**YOUR GOAL**
Transcribe each record exactly as it appears.

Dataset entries

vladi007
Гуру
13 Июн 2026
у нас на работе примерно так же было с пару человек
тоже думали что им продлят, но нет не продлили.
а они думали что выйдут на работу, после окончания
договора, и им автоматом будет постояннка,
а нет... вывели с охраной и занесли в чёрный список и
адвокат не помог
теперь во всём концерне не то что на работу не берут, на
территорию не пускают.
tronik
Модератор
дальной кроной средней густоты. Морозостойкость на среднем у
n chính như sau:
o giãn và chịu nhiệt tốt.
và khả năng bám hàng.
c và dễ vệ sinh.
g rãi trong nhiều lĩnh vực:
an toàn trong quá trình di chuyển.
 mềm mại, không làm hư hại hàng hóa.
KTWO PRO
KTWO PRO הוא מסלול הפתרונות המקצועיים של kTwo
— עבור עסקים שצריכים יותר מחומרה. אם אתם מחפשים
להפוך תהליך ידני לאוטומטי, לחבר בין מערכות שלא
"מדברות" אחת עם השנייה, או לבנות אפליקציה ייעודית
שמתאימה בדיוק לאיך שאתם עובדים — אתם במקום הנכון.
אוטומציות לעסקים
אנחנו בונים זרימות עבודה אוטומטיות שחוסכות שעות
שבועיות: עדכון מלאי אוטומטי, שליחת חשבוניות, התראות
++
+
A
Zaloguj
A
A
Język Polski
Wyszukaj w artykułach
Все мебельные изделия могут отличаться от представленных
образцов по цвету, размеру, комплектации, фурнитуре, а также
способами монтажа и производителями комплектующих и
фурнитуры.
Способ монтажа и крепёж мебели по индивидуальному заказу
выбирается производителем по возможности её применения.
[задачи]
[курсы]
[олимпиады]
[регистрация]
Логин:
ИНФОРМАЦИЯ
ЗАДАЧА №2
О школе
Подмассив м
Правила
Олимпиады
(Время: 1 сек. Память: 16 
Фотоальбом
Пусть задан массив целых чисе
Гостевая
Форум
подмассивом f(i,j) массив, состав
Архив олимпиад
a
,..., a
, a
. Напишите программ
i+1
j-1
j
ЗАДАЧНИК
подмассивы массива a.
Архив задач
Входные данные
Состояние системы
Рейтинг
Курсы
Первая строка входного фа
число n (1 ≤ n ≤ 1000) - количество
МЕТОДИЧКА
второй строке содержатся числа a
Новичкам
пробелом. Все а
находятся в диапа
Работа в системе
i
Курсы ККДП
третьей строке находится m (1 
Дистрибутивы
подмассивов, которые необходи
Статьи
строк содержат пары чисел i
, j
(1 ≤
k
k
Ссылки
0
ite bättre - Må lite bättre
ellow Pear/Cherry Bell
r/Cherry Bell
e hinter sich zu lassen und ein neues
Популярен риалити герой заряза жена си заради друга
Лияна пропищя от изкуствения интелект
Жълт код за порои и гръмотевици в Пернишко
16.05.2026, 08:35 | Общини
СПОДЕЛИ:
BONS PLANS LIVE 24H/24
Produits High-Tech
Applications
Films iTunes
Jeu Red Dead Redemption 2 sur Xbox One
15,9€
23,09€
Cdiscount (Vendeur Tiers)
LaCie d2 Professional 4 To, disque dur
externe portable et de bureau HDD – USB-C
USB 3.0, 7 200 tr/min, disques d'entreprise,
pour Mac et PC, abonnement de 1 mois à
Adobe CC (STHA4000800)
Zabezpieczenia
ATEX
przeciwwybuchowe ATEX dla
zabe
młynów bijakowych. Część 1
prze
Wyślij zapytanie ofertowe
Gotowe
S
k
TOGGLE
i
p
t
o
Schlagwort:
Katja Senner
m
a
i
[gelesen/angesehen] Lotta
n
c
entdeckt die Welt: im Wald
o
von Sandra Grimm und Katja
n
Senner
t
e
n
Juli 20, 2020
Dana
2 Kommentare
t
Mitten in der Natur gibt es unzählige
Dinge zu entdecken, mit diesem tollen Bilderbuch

**RESPONSE TO THIS TASK**
vladi007
Гуру
13 Июн 2026
у нас на работе примерно так же было с пару человек
тоже думали что им продлят, но нет не продлили.
а они думали что выйдут на работу, после окончания
договора, и им автоматом будет постояннка,
а нет... вывели с охраной и занесли в чёрный список и
адвокат не помог
теперь во всём концерне не то что на работу не берут, на
территорию не пускают.
tronik
Модератор
дальной кроной средней густоты. Морозостойкость на среднем у
n chính như sau:
o giãn và chịu nhiệt tốt.
và khả năng bám hàng.
c và dễ vệ sinh.
g rãi trong nhiều lĩnh vực:
an toàn trong quá trình di chuyển.
 mềm mại, không làm hư hại hàng hóa.
KTWO PRO
KTWO PRO הוא מסלול הפתרונות המקצועיים של kTwo
— עבור עסקים שצריכים יותר מחומרה. אם אתם מחפשים
להפוך תהליך ידני לאוטומטי, לחבר בין מערכות שלא
"מדברות" אחת עם השנייה, או לבנות אפליקציה ייעודית
שמתאימה בדיוק לאיך שאתם עובדים — אתם במקום הנכון.
אוטומציות לעסקים
אנחנו בונים זרימות עבודה אוטומטיות שחוסכות שעות
שבועיות: עדכון מלאי אוטומטי, שליחת חשבוניות, התראות
++
+
A
Zaloguj
A
A
Język Polski
Wyszukaj w artykułach
Все мебельные изделия могут отличаться от представленных
образцов по цвету, размеру, комплектации, фурнитуре, а также
способами монтажа и производителями комплектующих и
фурнитуры.
Способ монтажа и крепёж мебели по индивидуальному заказу
выбирается производителем по возможности её применения.
[задачи]
[курсы]
[олимпиады]
[регистрация]
Логин:
ИНФОРМАЦИЯ
ЗАДАЧА №2
О школе
Подмассив м
Правила
Олимпиады
(Время: 1 сек. Память: 16 
Фотоальбом
Пусть задан массив целых чисе
Гостевая
Форум
подмассивом f(i,j) массив, состав
Архив олимпиад
a
,..., a
, a
. Напишите программ
i+1
j-1
j
ЗАДАЧНИК
подмассивы массива a.
Архив задач
Входные данные
Состояние системы
Рейтинг
Курсы
Первая строка входного фа
число n (1 ≤ n ≤ 1000) - количество
МЕТОДИЧКА
второй строке содержатся числа a
Новичкам
пробелом. Все а
находятся в диапа
Работа в системе
i
Курсы ККДП
третьей строке находится m (1 
Дистрибутивы
подмассивов, которые необходи
Статьи
строк содержат пары чисел i
, j
(1 ≤
k
k
Ссылки
0
ite bättre - Må lite bättre
ellow Pear/Cherry Bell
r/Cherry Bell
e hinter sich zu lassen und ein neues
Популярен риалити герой заряза жена си заради друга
Лияна пропищя от изкуствения интелект
Жълт код за порои и гръмотевици в Пернишко
16.05.2026, 08:35 | Общини
СПОДЕЛИ:
BONS PLANS LIVE 24H/24
Produits High-Tech
Applications
Films iTunes
Jeu Red Dead Redemption 2 sur Xbox One
15,9€
23,09€
Cdiscount (Vendeur Tiers)
LaCie d2 Professional 4 To, disque dur
externe portable et de bureau HDD – USB-C
USB 3.0, 7 200 tr/min, disques d'entreprise,
pour Mac et PC, abonnement de 1 mois à
Adobe CC (STHA4000800)
Zabezpieczenia
ATEX
przeciwwybuchowe ATEX dla
zabe
młynów bijakowych. Część 1
prze
Wyślij zapytanie ofertowe
Gotowe
S
k
TOGGLE
i
p
t
o
Schlagwort:
Katja Senner
m
a
i
[gelesen/angesehen] Lotta
n
c
entdeckt die Welt: im Wald
o
von Sandra Grimm und Katja
n
Senner
t
e
n
Juli 20, 2020
Dana
2 Kommentare
t
Mitten in der Natur gibt es unzählige
Dinge zu entdecken, mit diesem tollen Bilderbuch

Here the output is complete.